INPUT DATA »
# # #

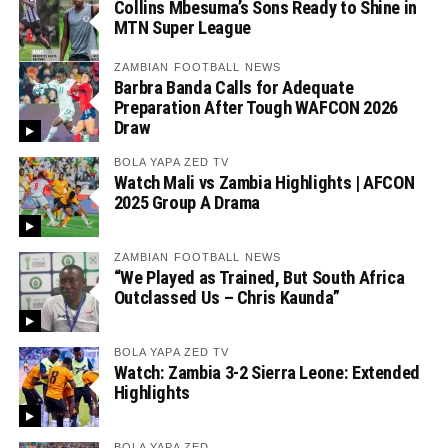
Collins Mbesuma’s Sons Ready to Shine in
MTN Super League
ZAMBIAN FOOTBALL NEWS
Barbra Banda Calls for Adequate
Preparation After Tough WAFCON 2026
Draw
BOLA YAPA ZED TV
Watch Mali vs Zambia Highlights | AFCON
2025 Group A Drama
ZAMBIAN FOOTBALL NEWS
“We Played as Trained, But South Africa
Outclassed Us – Chris Kaunda”
BOLA YAPA ZED TV
Watch: Zambia 3-2 Sierra Leone: Extended
Highlights
BOLA YAPA ZED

# # #

REQUIREMENT »
Go through the listing above and copy each line where the string "Watch" appears.

RESPONSE TO THE TASK »
Watch Mali vs Zambia Highlights | AFCON
Watch: Zambia 3-2 Sierra Leone: Extended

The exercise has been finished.